The Rhetoric of Everyday Texts — Online Course Rotating Header Image

How do you read an everyday text?

Reading Social & Everyday Texts:
Some Frequently Asked Questions

During this class we will be responding to a wide range of “social texts­” — those typically encountered in certain academic spaces as well as those found in a variety of “everyday” spaces. While we will be asking the following questions of the texts we begin examining the first week of class, please hang onto this list as it will come in handy as you consider all the texts you encounter and produce throughout the quarter.

This list of questions is far from complete. Feel free to add to your list and to share your questions with others. Also, I’d encourage you to post any interesting, confusing, and “suspect” social texts you come across during our course.

  • What is the text? How would you classify and/or describe it? in other words, what aspects about the text help you identify it as a certain type of text? If there is any variation between “like” texts, what does each text have to have in common for us to group it as a “type”?
  • On issues of materiality, what is the text made out of? If the words appear on the text, are they handwritten, printed, stitched, embossed, etched, and so on? Does the text have visuals? If so, what are they made of? What difference does it make if a text is just words versus a combination of words, colors, visuals, and so on? Could the text be other than it is? In other words, could it be made out of other materials and have the same impact?
  • What “work” does the text do? What needs does the text fulfill? How is the text tumblr_nhkidzapQl1u0c6vuo1_1280“supposed” to be (or “normally”) used? Considering design.
  • Does the text come with direction for specific uses? Does it have multiple uses?

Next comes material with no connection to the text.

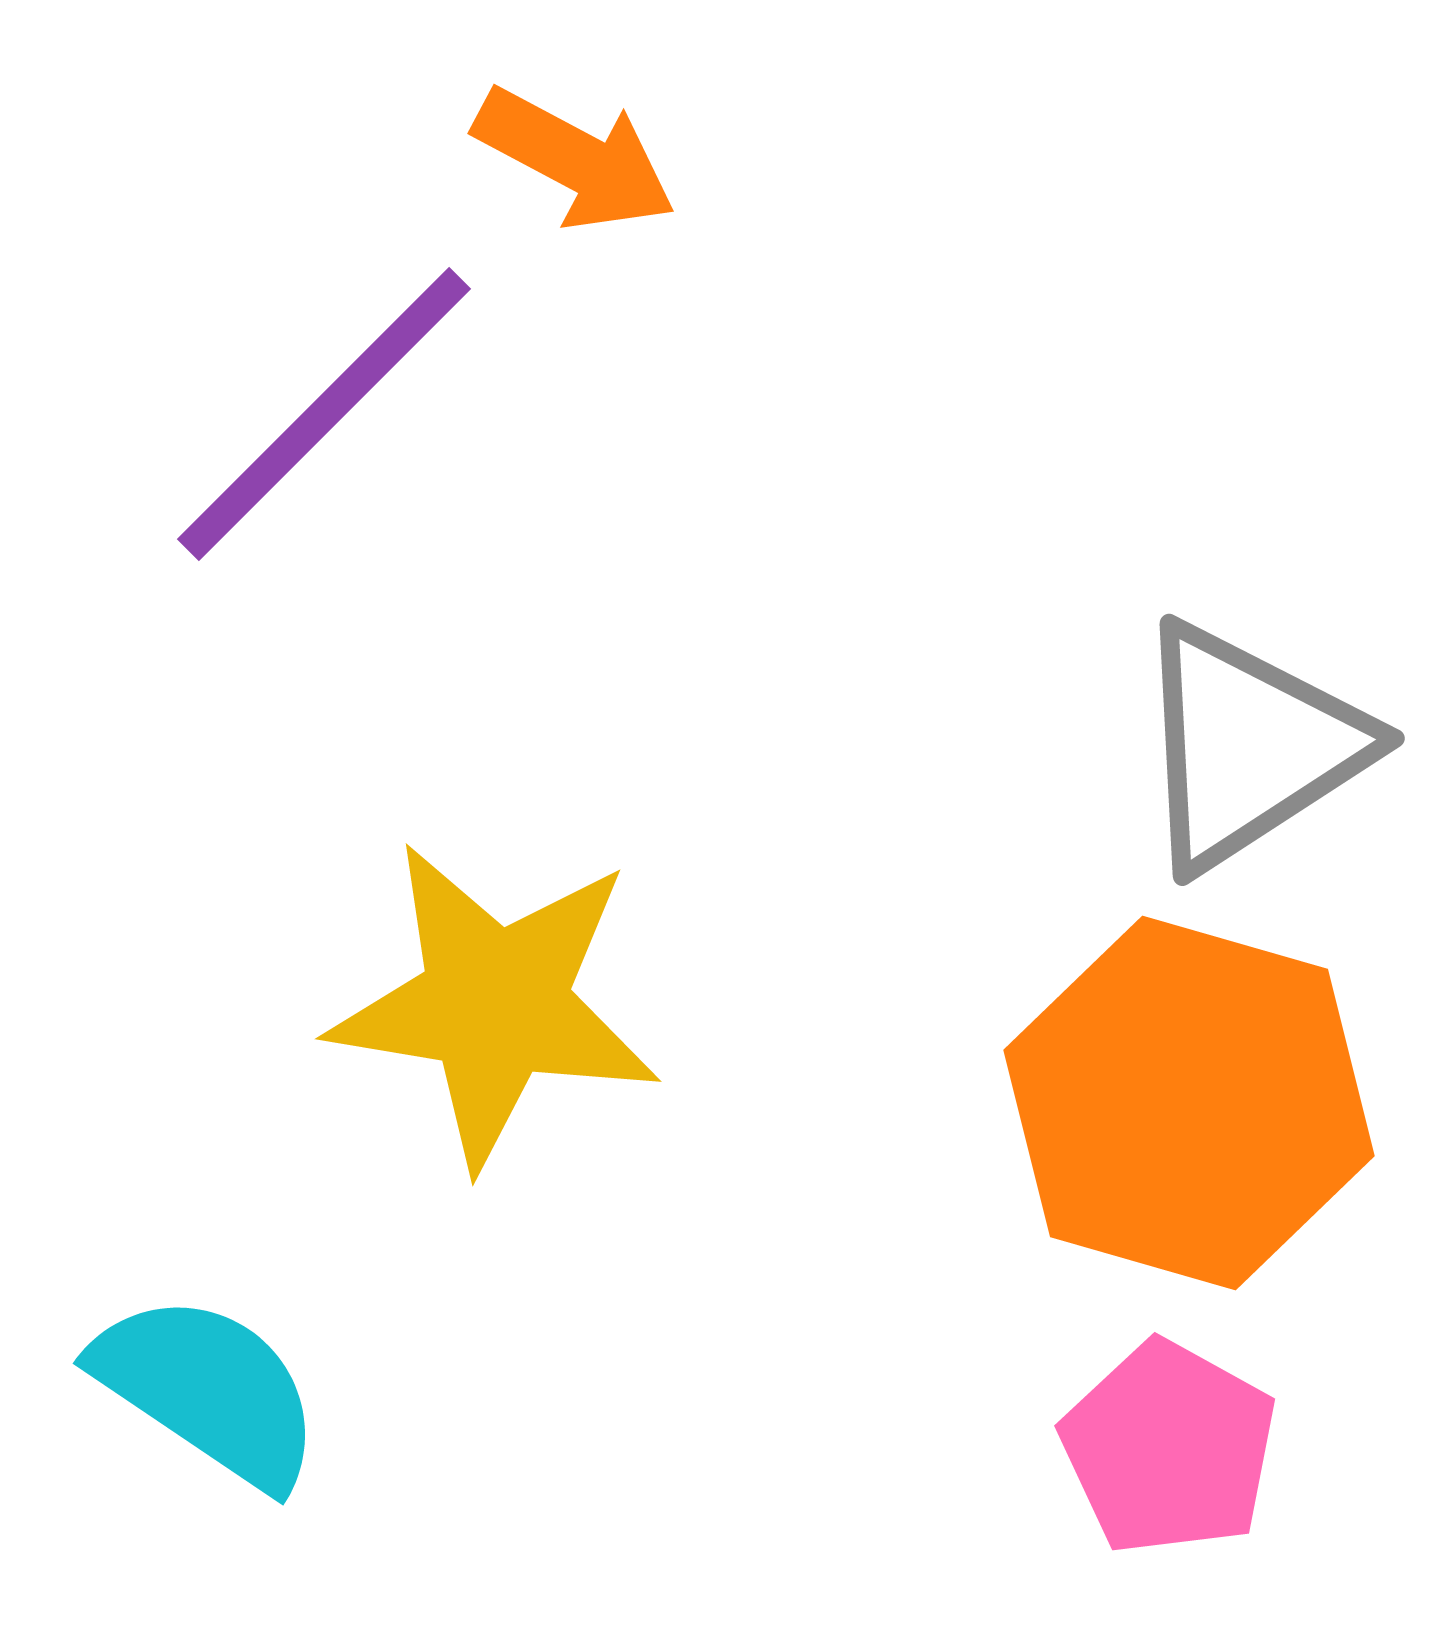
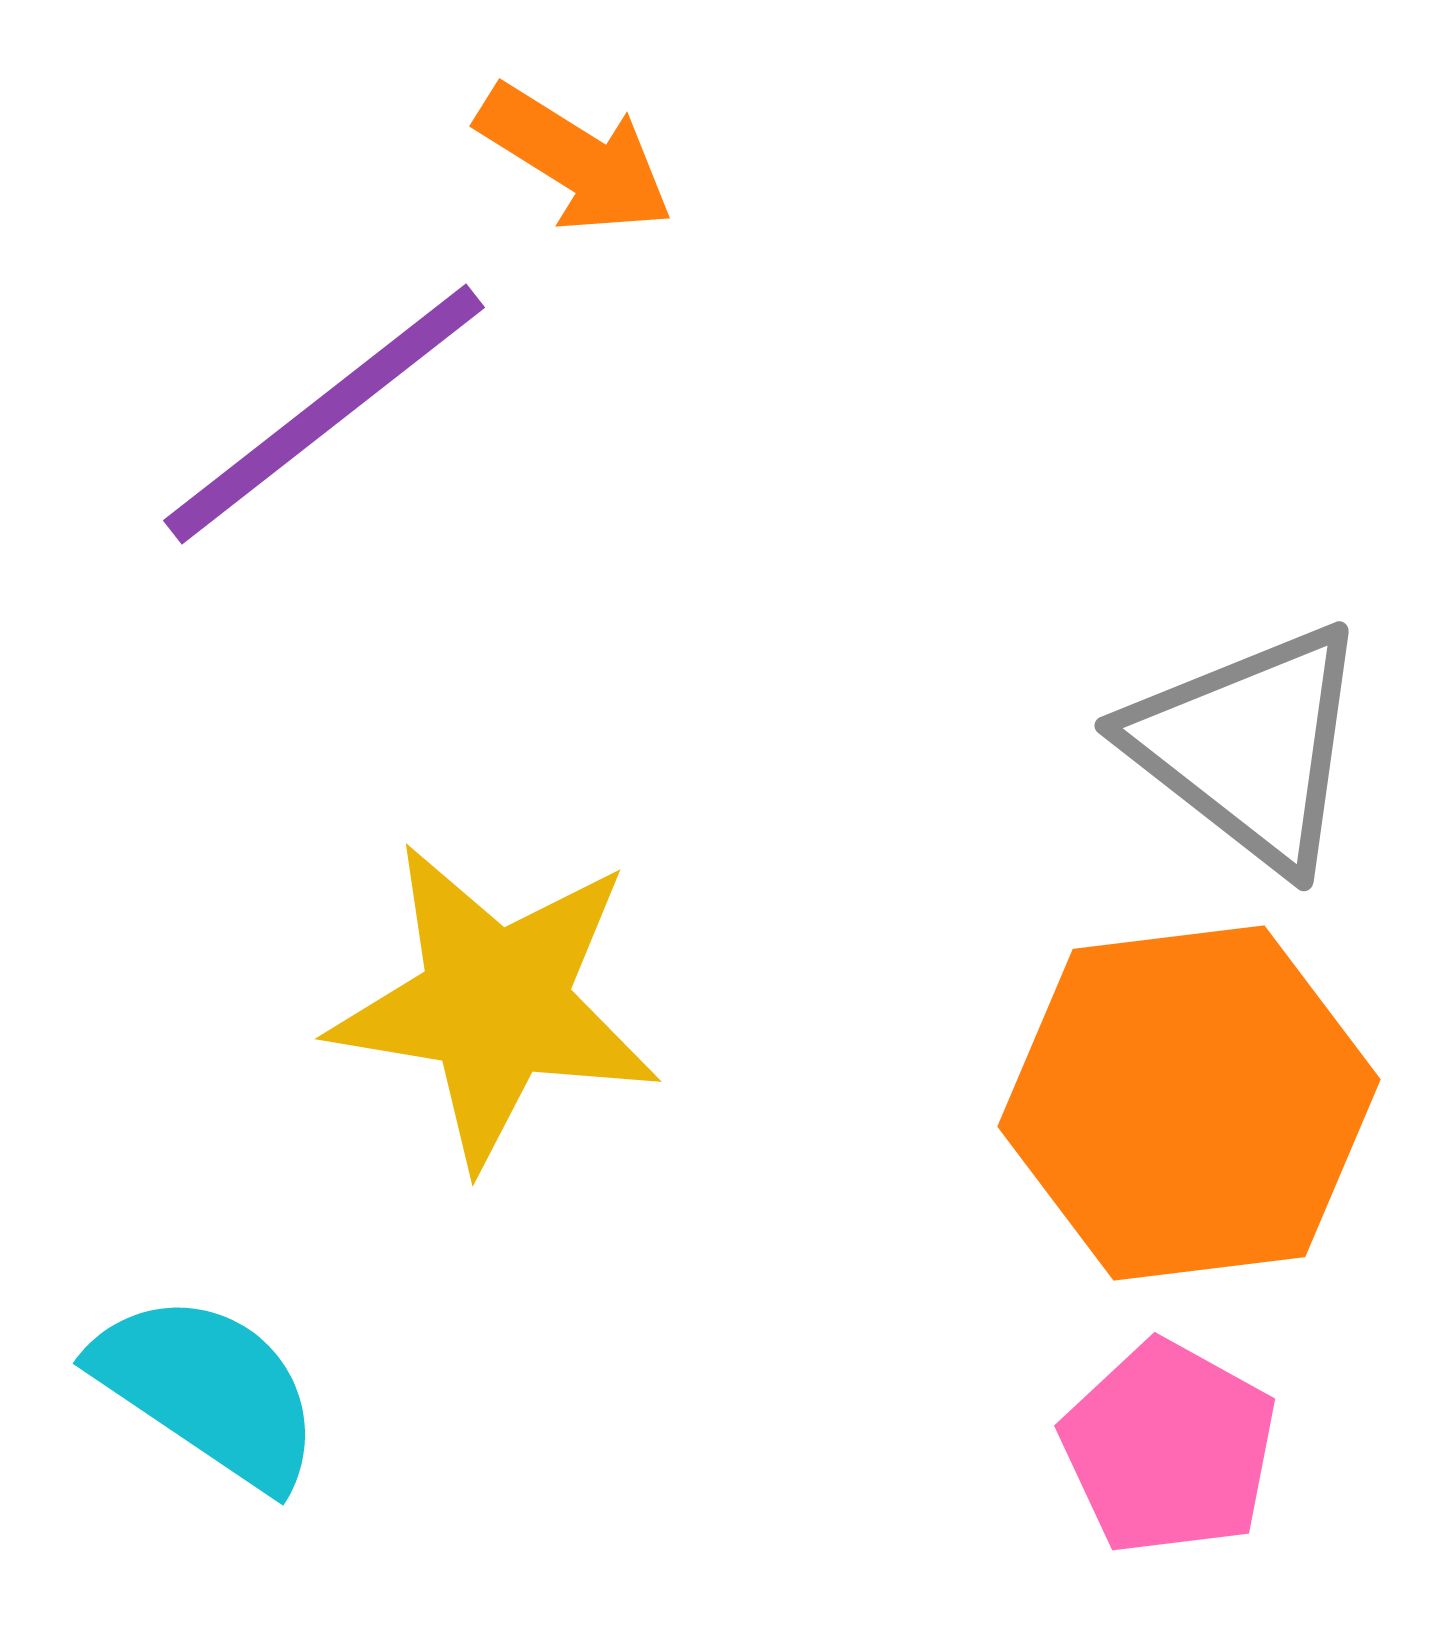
orange arrow: rotated 4 degrees clockwise
purple line: rotated 7 degrees clockwise
gray triangle: rotated 49 degrees counterclockwise
orange hexagon: rotated 23 degrees counterclockwise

What other things could one do with the text (for example, to doodle on, to tape things to, to annotate, to hold open doors or windows, to use as a calendar, and so on)?
  • Who, specifically, might have access to the text? What does one have to have, own, or use to even come in contact with the text?
  • Is the text necessary, or can we live without it? How would life be different if the text did not exist? If the text is not necessary, what needs/wants does it capitalize on to create a space for itself?
  • How does one read the text? Out loud? With emphasis? Silently or to oneself? Does one read the text left to right and top-down, or does one read it in another manner?
  • Is the text credited with having an author? Why or why not? What difference does that make? What does it say about the relationship of words/texts to authors?
  • Related to the previous question, who produces the text? Does it have coauthors or coproducers? How many people might be involved in the production, distribution, and reception of the text?
  • Is the text pretty much the whole thing, or does it, instead, introduce or otherwise illustrate the use of the object it is affixed to?
  • Does the text expect a response from readers? If so, how would you classify that response: emotional, intellectual, behavioral, other? Does one write on the text, save/collect the text? Pay extra for the text? Is the text socially valued? Seen as a nuisance? Saved or disposed of?
  • What does the existence of the text say about the values of the culture that produces it? What are the conditions (economic, historical, cultural, technological) that make this text possible? Is the text expressly associated with the United States? With this moment in history? Would people living in other places or at other times have had use for such a text?